§ YOUR GOAL
Retype the data below exactly, skipping pictures.

[Saved data entries]
____

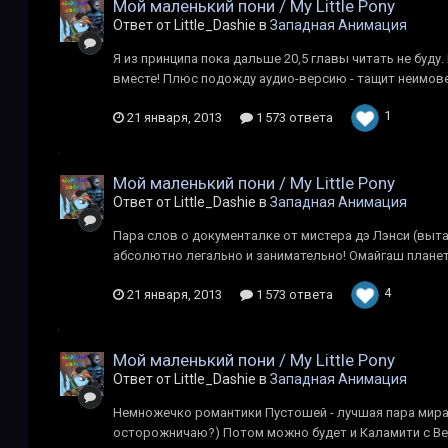
Мой маленький пони / My Little Pony
Ответ от Little_Dashie в
Западная Анимация
Я из принципа пока дальше 20,5 главы читать не буду
вместе! Плюс подожду аудио-версию - тащит неимовер
1
21 января, 2013
1 573 ответа
Мой маленький пони / My Little Pony
Ответ от Little_Dashie в
Западная Анимация
Пара слов о документалке от мистера дэ Лэнси (вытащ
абсолютно легально и занимательно! Омайгаш планет
4
21 января, 2013
1 573 ответа
Мой маленький пони / My Little Pony
Ответ от Little_Dashie в
Западная Анимация
Немножечко романтики Пустошей - лучшая пара мира FO
осторожничаю?) Потом можно будет и Каламити с Ве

____

§ SOLVED EXERCISE
Мой маленький пони / My Little Pony
Ответ от Little_Dashie в
Западная Анимация
Я из принципа пока дальше 20,5 главы читать не буду
вместе! Плюс подожду аудио-версию - тащит неимовер
1
21 января, 2013
1 573 ответа
Мой маленький пони / My Little Pony
Ответ от Little_Dashie в
Западная Анимация
Пара слов о документалке от мистера дэ Лэнси (вытащ
абсолютно легально и занимательно! Омайгаш планет
4
21 января, 2013
1 573 ответа
Мой маленький пони / My Little Pony
Ответ от Little_Dashie в
Западная Анимация
Немножечко романтики Пустошей - лучшая пара мира FO
осторожничаю?) Потом можно будет и Каламити с Ве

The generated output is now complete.